By Nora Gamez Torres

El Nuevo Herald (Doral, Fla.)

Two weeks after Juan Guaido declared himself interim president of Venezuela, the Cuban government has shown no sign of diminishing its support for the Nicolas Maduro regime. Havana’s bet on Maduro is risky because many other countries are increasingly supporting Guaido, but it has a good reason for sticking with him: If his regime collapses, the island could fall into a new economic crisis, economists said.

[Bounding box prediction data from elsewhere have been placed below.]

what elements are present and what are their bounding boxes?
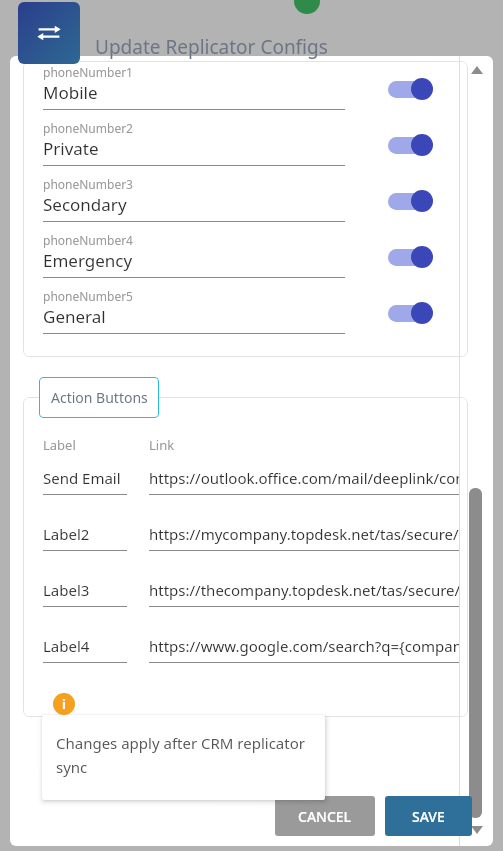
- button[interactable]: Label2: [43, 522, 463, 570]
- button[interactable]: Send Email: [43, 466, 463, 514]
- staticText: phoneNumber1: [43, 64, 133, 80]
- button[interactable]: phoneNumber5: [43, 288, 463, 342]
- staticText: Mobile: [43, 81, 98, 104]
- button[interactable]: Label3: [43, 578, 463, 626]
- staticText: Link: [149, 436, 175, 454]
- staticText: https://mycompany.topdesk.net/tas/secure…: [149, 524, 459, 544]
- staticText: https://outlook.office.com/mail/deeplink…: [149, 468, 459, 488]
- staticText: Send Email: [43, 468, 121, 488]
- button[interactable]: Action Buttons: [39, 377, 159, 418]
- button[interactable]: phoneNumber3: [43, 176, 463, 230]
- staticText: phoneNumber5: [43, 288, 133, 304]
- button[interactable]: CANCEL: [275, 796, 375, 836]
- button[interactable]: Label4: [43, 634, 463, 682]
- staticText: i: [62, 695, 66, 713]
- staticText: SAVE: [412, 807, 445, 826]
- button[interactable]: Replicator: [18, 2, 80, 64]
- staticText: Emergency: [43, 249, 133, 272]
- staticText: phoneNumber2: [43, 120, 133, 136]
- staticText: phoneNumber3: [43, 176, 133, 192]
- button[interactable]: phoneNumber1: [43, 64, 463, 118]
- staticText: https://www.google.com/search?q={company…: [149, 636, 459, 656]
- staticText: phoneNumber4: [43, 232, 133, 248]
- staticText: Changes apply after CRM replicator sync: [56, 733, 311, 777]
- button[interactable]: SAVE: [385, 796, 472, 836]
- staticText: CANCEL: [298, 807, 352, 826]
- staticText: Label2: [43, 524, 90, 544]
- staticText: Action Buttons: [51, 388, 148, 407]
- staticText: Label4: [43, 636, 90, 656]
- staticText: Label: [43, 436, 76, 454]
- staticText: General: [43, 305, 106, 328]
- staticText: https://thecompany.topdesk.net/tas/secur…: [149, 580, 459, 600]
- button[interactable]: phoneNumber4: [43, 232, 463, 286]
- staticText: Secondary: [43, 193, 127, 216]
- staticText: Label3: [43, 580, 90, 600]
- staticText: Private: [43, 137, 99, 160]
- staticText: Update Replicator Configs: [95, 34, 328, 60]
- button[interactable]: Information: [53, 693, 75, 715]
- button[interactable]: phoneNumber2: [43, 120, 463, 174]
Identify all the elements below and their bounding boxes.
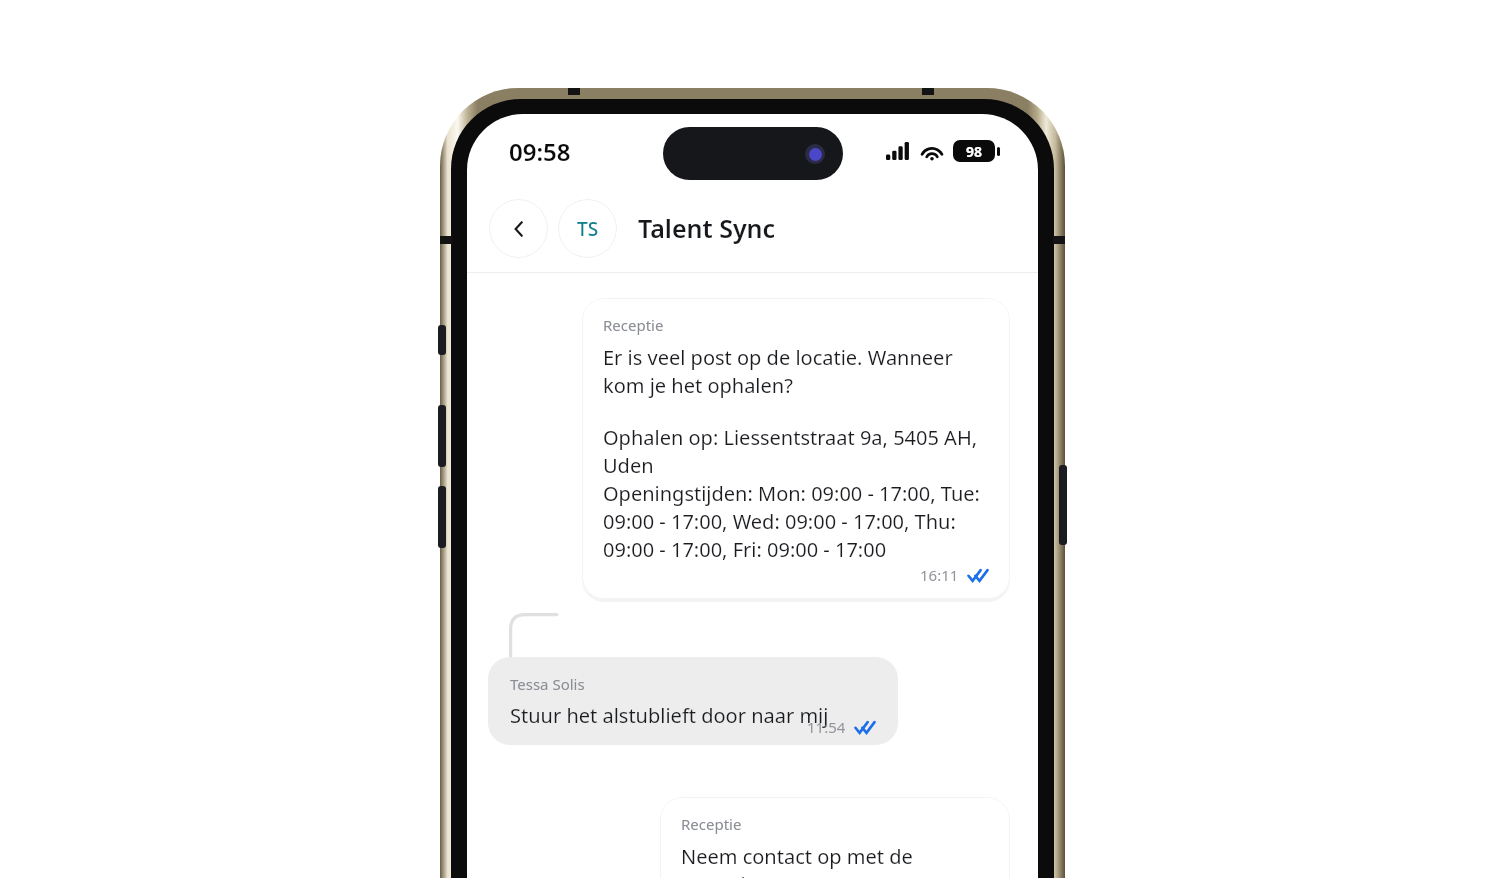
staticText: Tessa Solis (510, 674, 585, 694)
staticText: 11:54 (807, 717, 846, 737)
staticText: Receptie (681, 814, 742, 834)
button[interactable]: Receptie (660, 797, 1010, 878)
staticText: Receptie (603, 315, 664, 335)
staticText: TS (577, 216, 599, 242)
staticText: Er is veel post op de locatie. Wanneer k… (603, 344, 991, 399)
button[interactable]: TS (558, 199, 617, 258)
button[interactable]: Back (489, 199, 548, 258)
staticText: Ophalen op: Liessentstraat 9a, 5405 AH, … (603, 424, 991, 563)
staticText: 16:11 (920, 565, 959, 585)
staticText: Stuur het alstublieft door naar mij (510, 702, 829, 729)
button[interactable]: Talent Sync (638, 211, 776, 245)
staticText: Neem contact op met de receptie. (681, 843, 991, 878)
staticText: 98 (966, 142, 983, 161)
button[interactable]: Receptie (582, 298, 1010, 599)
button[interactable]: Tessa Solis (488, 657, 898, 745)
staticText: 09:58 (509, 135, 571, 168)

“If Maduro falls, I don’t know how they can get out of that,” said Carmelo Mesa Lago, the leading expert on the Cuban economy. Mesa Lago believes the Cuban government is already embellishing its economic figures to hide a crisis, and that the loss of Venezuelan subsidies could only make things worse.

“The crisis in the ’90s was much worse because there was more dependency on the Soviet Union, but the blow will be tremendous,” Mesa Lago said. Cuba endured a withering financial crisis after the crumbling Soviet Union stopped its subsidies to the island.

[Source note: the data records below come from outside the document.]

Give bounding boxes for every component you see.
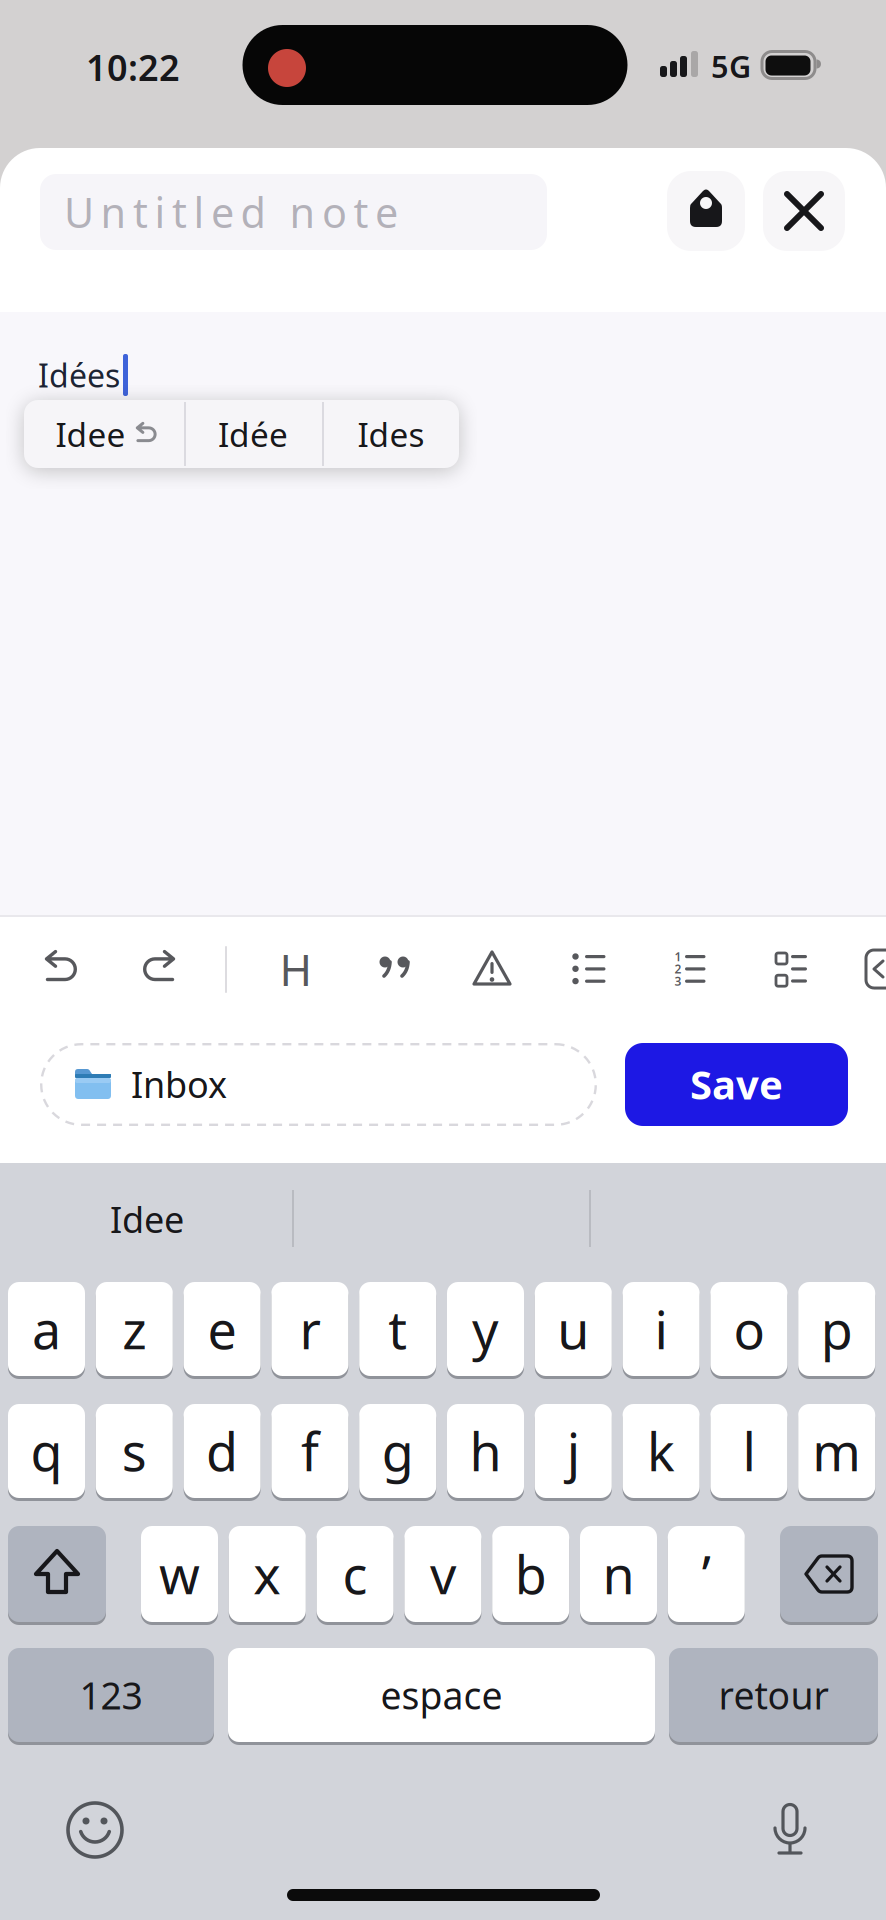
staticText: Untitled note [64,185,398,240]
button[interactable]: ’ [668,1526,745,1625]
staticText: Save [690,1057,783,1110]
button[interactable]: Callout [460,937,524,1001]
button[interactable]: e [184,1282,261,1379]
button[interactable]: Delete [780,1526,878,1625]
button[interactable]: s [96,1404,173,1501]
staticText: 3 [674,973,682,989]
button[interactable]: Code block [857,937,886,1001]
staticText: r [299,1294,320,1364]
staticText: q [30,1416,62,1486]
button[interactable]: Board [758,937,822,1001]
button[interactable]: f [271,1404,348,1501]
button[interactable]: h [447,1404,524,1501]
button[interactable]: Undo [31,937,95,1001]
staticText: g [382,1416,414,1486]
staticText: b [515,1540,547,1609]
staticText: f [301,1416,319,1486]
staticText: j [567,1416,580,1486]
staticText: 2 [674,961,682,977]
button[interactable]: Quote [361,937,425,1001]
staticText: l [742,1416,755,1486]
button[interactable]: Dictation [758,1798,822,1862]
staticText: Idées [38,354,120,396]
button[interactable]: Idee [7,1174,287,1264]
button[interactable]: n [580,1526,657,1625]
button[interactable]: d [184,1404,261,1501]
staticText: Idée [218,412,288,456]
button[interactable]: Untitled note [40,174,547,250]
staticText: v [430,1540,456,1609]
button[interactable]: Idée [185,400,321,468]
button[interactable]: j [535,1404,612,1501]
button[interactable]: q [8,1404,85,1501]
staticText: a [32,1294,61,1364]
button[interactable]: 123 [8,1648,214,1745]
staticText: Idee [56,412,126,456]
staticText: y [472,1294,499,1364]
staticText: x [253,1540,281,1609]
button[interactable]: retour [669,1648,878,1745]
staticText: t [388,1294,407,1364]
button[interactable]: r [271,1282,348,1379]
button[interactable]: Inbox [40,1043,597,1126]
staticText: ’ [702,1540,711,1609]
staticText: Idee [110,1195,184,1243]
staticText: z [122,1294,146,1364]
button[interactable]: k [623,1404,700,1501]
button[interactable]: p [798,1282,875,1379]
button[interactable]: i [623,1282,700,1379]
button[interactable]: a [8,1282,85,1379]
staticText: retour [718,1670,828,1720]
button[interactable]: c [317,1526,394,1625]
staticText: c [343,1540,368,1609]
staticText: 123 [80,1670,142,1720]
button[interactable]: Close [763,171,845,251]
staticText: 5G [711,46,751,86]
staticText: espace [380,1670,502,1720]
button[interactable]: Shift [8,1526,106,1625]
staticText: u [557,1294,589,1364]
staticText: p [821,1294,853,1364]
button[interactable]: g [359,1404,436,1501]
staticText: s [122,1416,147,1486]
button[interactable]: t [359,1282,436,1379]
button[interactable]: u [535,1282,612,1379]
button[interactable]: w [141,1526,218,1625]
staticText: w [159,1540,200,1609]
button[interactable]: Heading [264,937,328,1001]
staticText: e [208,1294,237,1364]
button[interactable]: Save [625,1043,848,1126]
button[interactable]: x [229,1526,306,1625]
staticText: Ides [358,412,424,456]
staticText: 1 [674,948,682,964]
button[interactable]: m [798,1404,875,1501]
staticText: H [280,940,312,998]
button[interactable]: espace [228,1648,655,1745]
button[interactable]: o [710,1282,787,1379]
button[interactable]: l [710,1404,787,1501]
staticText: m [812,1416,861,1486]
button[interactable]: Bulleted list [558,937,622,1001]
staticText: h [470,1416,502,1486]
button[interactable]: v [404,1526,481,1625]
staticText: k [647,1416,675,1486]
staticText: i [655,1294,668,1364]
button[interactable]: Numbered list [657,937,721,1001]
button[interactable]: Ides [324,400,458,468]
staticText: d [206,1416,238,1486]
staticText: Inbox [131,1060,227,1108]
button[interactable]: Tags [667,171,745,251]
button[interactable]: Redo [125,937,189,1001]
button[interactable]: b [492,1526,569,1625]
button[interactable]: y [447,1282,524,1379]
button[interactable]: z [96,1282,173,1379]
staticText: 10:22 [86,43,180,91]
button[interactable]: Idee [29,400,187,468]
staticText: n [602,1540,634,1609]
button[interactable]: Emoji [63,1798,127,1862]
staticText: o [733,1294,764,1364]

If Venezuelan subsides stop, the experts said the island might suddenly lose 10 to 12 percent of its gross domestic product. But they based their estimates on dubious official Cuban figures.

Venezuela was Cuba’s largest trade partner in 2017, the last year for which figures are available. Bilateral trade hit more than $2.2 billion during the year, nearly 12 percent of the island’s GDP.

“If Venezuela totally collapses, the impact on Cuba would be clearly significant because the majority of the fuels that Cuba receives come from there. But more important are the conditions under which it is received, at prices different from the world market,” said Omar Everleny Perez, former professor at the University of Havana’s Center for the Study of the Cuban Economy.

Under an agreement signed by Fidel Castro and Hugo Chavez, Cuba gets Venezuelan oil at subsidized prices and pays with medical services and medicines. The Chavez government also spent $1.2 billion updating a refinery in the city of Cienfuegos so it could process Venezuelan.

At the peak of the arrangement, Cuba received 100,000 barrels of oil per day. But that figure dropped by more than half in recent years because Venezuelan oil production plummeted under Maduro.

From 2012 to 2017, Cuban imports from Venezuela — largely crude — dropped by $4.5 billion while exports — mostly medical services — fell by $1.5 billion, said Cuban economist Pavel Vidal, a professor at the Universidad Javeriana in Colombia.

Those drops indicate that a shock from an end to Venezuelan assistance would not be as harsh as the blow the Cuban economy took when the Soviet Union collapsed. Castro decreed an emergency known as the Special Period at the time, as the Cuban economy shrank by 35 percent. But unlike the 1990s, the Cuban economy now receives more foreign investments and revenue from tourism and remittances from Cubans abroad. More than half a million people work in the private sector.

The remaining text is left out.